Temporary loop ileostomies are common after colorectal cancer surgery to reduce anastomotic leak severity. However, ileostomy takedown carries risks like surgical site infections (SSIs) and incisional hernias. The optimal fascial closure technique during takedown remains debated. This study compared these techniques regarding postoperative complications. This retrospective study analyzed data from 69 patients undergoing scheduled loop ileostomy closure between 2016-2020 at two Romanian surgical departments. Data collected included demographics, clinical variables (ASA score, comorbidities), surgical details (suture type, closure time, skin closure type), and follow-up data including CT assessments for hernia detection. The cohort included 69 patients (mean age 63, 64% male). Fascial closure was used in 17 (24.7%) and interrupted in 52 (75.4%) patients. Running sutures were significantly faster (mean 19 vs. 22 min, p=0.028). Overall SSI rate was 21.7%. Ileostomy site incisional hernias occurred in 13 patients (18.6%) after a mean follow-up of 30.7 months. No statistically significant difference in hernia rates was found between running (3/17) and interrupted (10/52) suture groups (p=1). Significant risk factors for hernia development included longer follow-up (OR=0.87, p=.025), BMI≥30 (OR=176, p=.009), and Clavien-Dindo grade 3 postoperative complications (OR=112, p=.033). While running sutures offer faster fascial closure, this study found no significant difference in ileostomy site incisional hernia rates between running and interrupted techniques. Patient factors like BMI ≥30 and severe postoperative complications are significant predictors of hernia formation. Careful technique is crucial, but primary closure without mesh remains standard.
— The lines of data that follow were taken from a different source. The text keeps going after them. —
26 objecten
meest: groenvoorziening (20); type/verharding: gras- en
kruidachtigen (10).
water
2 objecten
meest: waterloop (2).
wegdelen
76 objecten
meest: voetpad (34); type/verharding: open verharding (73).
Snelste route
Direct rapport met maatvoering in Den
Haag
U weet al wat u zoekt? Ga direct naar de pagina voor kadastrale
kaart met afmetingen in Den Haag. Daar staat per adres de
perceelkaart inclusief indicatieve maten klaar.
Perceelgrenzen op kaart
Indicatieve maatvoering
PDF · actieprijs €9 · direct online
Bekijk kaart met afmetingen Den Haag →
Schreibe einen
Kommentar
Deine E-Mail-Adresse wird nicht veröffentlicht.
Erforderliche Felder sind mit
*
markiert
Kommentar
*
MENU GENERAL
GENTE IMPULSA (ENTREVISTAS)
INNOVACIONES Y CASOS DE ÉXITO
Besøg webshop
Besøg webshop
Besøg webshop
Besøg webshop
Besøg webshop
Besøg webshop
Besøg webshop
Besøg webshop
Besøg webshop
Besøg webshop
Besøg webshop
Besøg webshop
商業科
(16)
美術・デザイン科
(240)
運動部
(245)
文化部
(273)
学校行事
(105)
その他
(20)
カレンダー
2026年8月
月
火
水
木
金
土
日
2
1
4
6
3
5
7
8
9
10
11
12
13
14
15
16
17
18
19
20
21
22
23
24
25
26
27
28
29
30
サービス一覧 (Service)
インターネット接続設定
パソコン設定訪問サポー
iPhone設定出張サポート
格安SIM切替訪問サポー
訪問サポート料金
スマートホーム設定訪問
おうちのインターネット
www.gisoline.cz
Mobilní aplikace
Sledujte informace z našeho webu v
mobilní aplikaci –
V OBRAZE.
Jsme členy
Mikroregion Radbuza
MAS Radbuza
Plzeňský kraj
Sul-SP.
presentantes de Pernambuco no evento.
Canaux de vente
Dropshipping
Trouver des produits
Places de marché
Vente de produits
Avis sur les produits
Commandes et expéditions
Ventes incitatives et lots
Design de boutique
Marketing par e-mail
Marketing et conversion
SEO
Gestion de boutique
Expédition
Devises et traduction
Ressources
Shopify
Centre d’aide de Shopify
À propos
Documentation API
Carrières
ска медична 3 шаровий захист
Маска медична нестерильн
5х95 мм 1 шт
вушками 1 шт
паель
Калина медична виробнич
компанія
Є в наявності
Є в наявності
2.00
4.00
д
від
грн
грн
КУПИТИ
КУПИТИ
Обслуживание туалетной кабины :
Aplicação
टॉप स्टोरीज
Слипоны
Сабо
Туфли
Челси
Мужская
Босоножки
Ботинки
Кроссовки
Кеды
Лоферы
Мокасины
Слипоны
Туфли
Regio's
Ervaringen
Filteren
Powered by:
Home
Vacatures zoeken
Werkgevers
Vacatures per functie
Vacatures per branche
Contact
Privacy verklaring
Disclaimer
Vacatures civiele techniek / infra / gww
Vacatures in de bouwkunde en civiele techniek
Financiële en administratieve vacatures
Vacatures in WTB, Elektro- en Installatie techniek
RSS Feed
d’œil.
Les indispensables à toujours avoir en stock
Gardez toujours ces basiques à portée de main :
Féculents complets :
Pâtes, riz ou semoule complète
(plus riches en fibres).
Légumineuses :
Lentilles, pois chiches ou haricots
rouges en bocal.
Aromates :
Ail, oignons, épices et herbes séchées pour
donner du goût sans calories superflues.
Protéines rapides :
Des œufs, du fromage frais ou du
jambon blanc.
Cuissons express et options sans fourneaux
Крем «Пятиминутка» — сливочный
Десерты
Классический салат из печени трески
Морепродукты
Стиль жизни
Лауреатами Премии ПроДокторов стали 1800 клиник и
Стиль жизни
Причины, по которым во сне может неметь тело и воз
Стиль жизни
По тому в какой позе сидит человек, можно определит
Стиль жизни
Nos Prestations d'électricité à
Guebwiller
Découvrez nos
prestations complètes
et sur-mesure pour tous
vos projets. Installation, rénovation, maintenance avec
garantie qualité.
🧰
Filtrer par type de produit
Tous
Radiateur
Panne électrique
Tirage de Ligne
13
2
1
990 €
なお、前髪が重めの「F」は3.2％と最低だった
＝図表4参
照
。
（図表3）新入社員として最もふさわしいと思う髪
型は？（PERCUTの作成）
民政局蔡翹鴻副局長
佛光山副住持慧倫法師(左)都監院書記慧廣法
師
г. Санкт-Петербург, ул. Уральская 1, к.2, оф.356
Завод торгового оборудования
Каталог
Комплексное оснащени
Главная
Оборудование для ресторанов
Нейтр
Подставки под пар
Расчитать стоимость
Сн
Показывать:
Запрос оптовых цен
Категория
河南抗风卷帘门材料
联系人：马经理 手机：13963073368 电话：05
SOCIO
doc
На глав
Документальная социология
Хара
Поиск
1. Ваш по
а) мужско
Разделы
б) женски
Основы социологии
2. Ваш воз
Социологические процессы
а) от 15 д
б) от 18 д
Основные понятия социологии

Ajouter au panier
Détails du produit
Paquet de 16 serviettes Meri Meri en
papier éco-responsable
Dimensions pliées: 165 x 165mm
回肠造口取口术中筋膜闭合的运行缝合与间断缝合的比较。
临时回肠袢造口术在结直肠癌术后很常见,以减少吻合口漏的严重程度。然而,回肠造口术有手术部位感染(ssi)和切口疝等风险。取下时的最佳筋膜闭合技术仍有争议。本研究比较了这些技术对术后并发症的影响。这项回顾性研究分析了2016-2020年间在罗马尼亚两个外科部门接受回肠袢闭合术的69例患者的数据。收集的数据包括人口统计学、临床变量(ASA评分、合并症)、手术细节(缝线类型、缝合时间、皮肤闭合类型)以及随访数据(包括疝检测的CT评估)。该队列包括69例患者(平均年龄63岁,64%为男性)。17例(24.7%)患者采用筋膜闭合,52例(75.4%)患者采用中断。运行缝线明显更快(平均19 vs 22 min, p=0.028)。总体SSI率为21.7%。回肠造口切口疝13例(18.6%),平均随访30.7个月。连续缝合组(3/17)与间断缝合组(10/52)疝发生率差异无统计学意义(p=1)。疝发展的重要危险因素包括随访时间较长(OR=0.87, p= 0.025)、BMI≥30 (OR=176, p= 0.009)和Clavien-Dindo 3级术后并发症(OR=112, p= 0.033)。虽然运行缝线提供更快的筋膜闭合,但本研究发现运行缝线和中断缝线在回肠造口部位切口疝发生率上没有显著差异。BMI≥30和术后严重并发症等患者因素是疝形成的重要预测因素。谨慎的技术是至关重要的,但没有网格的初级闭合仍然是标准的。
本文章由计算机程序翻译,如有差异,请以英文原文为准。